Chemical mass transfer in shear zones and metacarbonate xenoliths: a comparison of four mass balance approaches
Durand, Cyril; Oliot, Emilien; Marquer, Didier; Sizun, Jean-Pierre
European Journal of Mineralogy Volume 27 Number 6 (2015), p. 731 - 754
published: Dec 1, 2015
ArtNo. ESP147052706003, Price: 29.00 €
Mass balance calculations have been performed through a comparison of published graphical and statistical approaches applied to two contrasted geological settings: (i) the development of a greenschist-facies ductile shear-zone that recorded a weak volume change but significant mass transfers, and (ii) the formation of exoskarns in metacarbonate xenoliths that recorded a large volume decrease related to huge mass transfers. The comparison of the four mass-balance approaches shows that, if uncertainties are ignored, (1) they yield similar results concerning the mobile vs immobile behaviour of many components; (2) they yield similar masschange values on bulk rock and on individual chemical elements (bulk-rock mass-change values differ by a maximum of ca. 15 % between graphical and statistical treatments of the metacarbonate xenolith evolution). The main difference concerns the uncertainties on mass changes (for bulk rocks and individual elements), which are much larger with the graphical than with the statistical approaches when uncertainties on chemical elements are taken into account, as they should be. The main advantage of the graphical methods is their rapid implementation and the clarity of the diagrams. Their main disadvantages are that uncertainties on each chemical element and bulk compositions are not taken into account and the difficulty in choosing an accurate immobility field to precisely define errors.
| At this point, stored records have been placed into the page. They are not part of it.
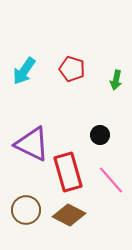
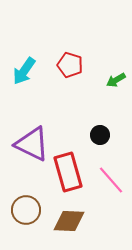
red pentagon: moved 2 px left, 4 px up
green arrow: rotated 48 degrees clockwise
brown diamond: moved 6 px down; rotated 24 degrees counterclockwise
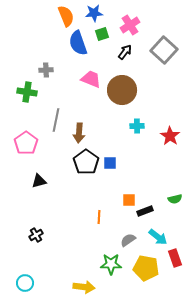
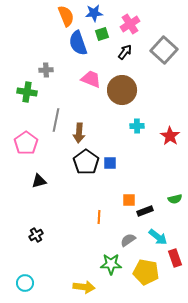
pink cross: moved 1 px up
yellow pentagon: moved 4 px down
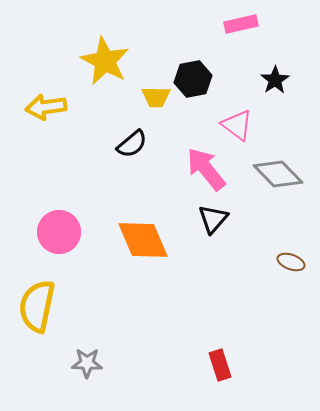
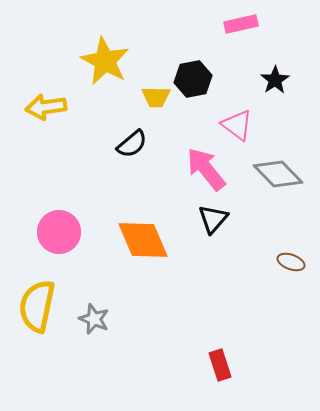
gray star: moved 7 px right, 44 px up; rotated 20 degrees clockwise
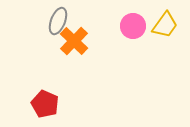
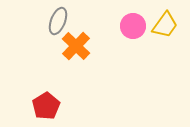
orange cross: moved 2 px right, 5 px down
red pentagon: moved 1 px right, 2 px down; rotated 16 degrees clockwise
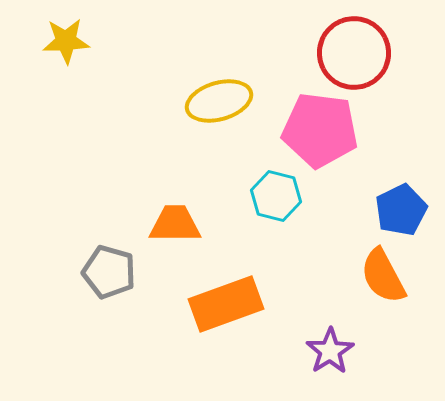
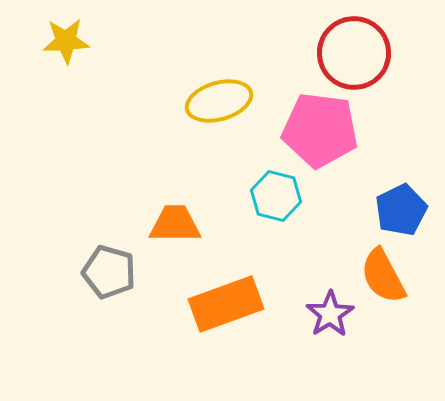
purple star: moved 37 px up
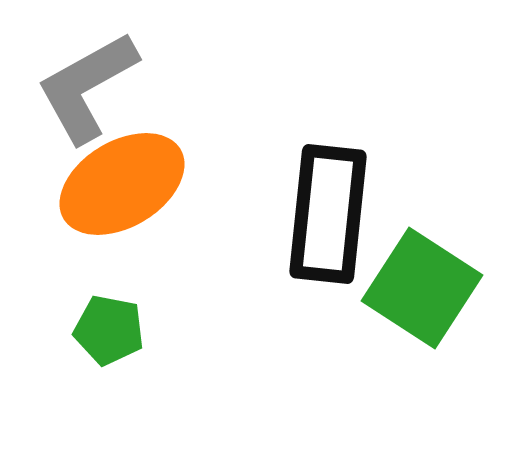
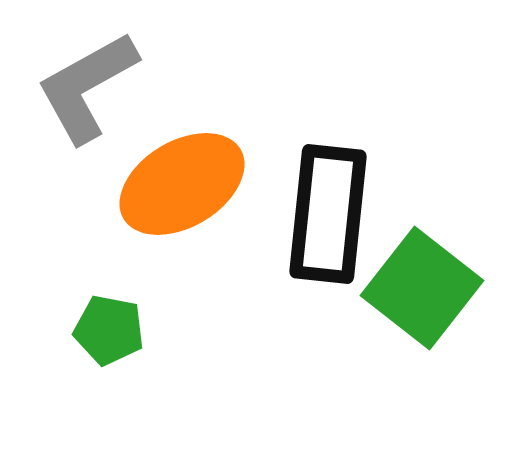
orange ellipse: moved 60 px right
green square: rotated 5 degrees clockwise
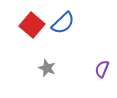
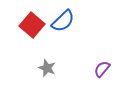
blue semicircle: moved 2 px up
purple semicircle: rotated 18 degrees clockwise
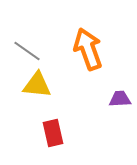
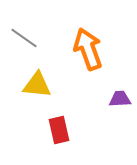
gray line: moved 3 px left, 13 px up
red rectangle: moved 6 px right, 3 px up
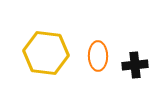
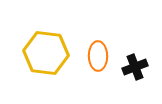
black cross: moved 2 px down; rotated 15 degrees counterclockwise
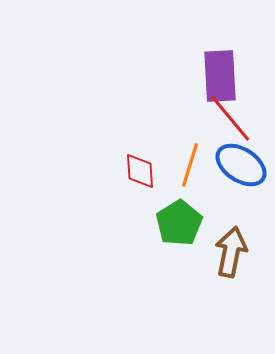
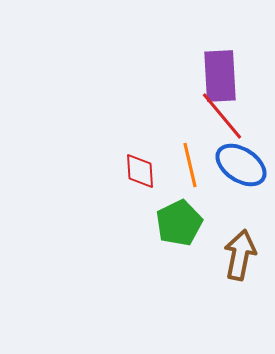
red line: moved 8 px left, 2 px up
orange line: rotated 30 degrees counterclockwise
green pentagon: rotated 6 degrees clockwise
brown arrow: moved 9 px right, 3 px down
Graphical methods need to be completed by a statistical treatment that gives absolute mass transfer results. The statistical approaches have the advantage of taking into account the chemical heterogeneities of the compared populations, in conjunction to a precise data treatment. The statistical treatment is an important and necessary step to decipher and to be pertinent in interpreting mobility/immobility of chemical elements, and, thus, in the absolute quantification of mass and volume changes.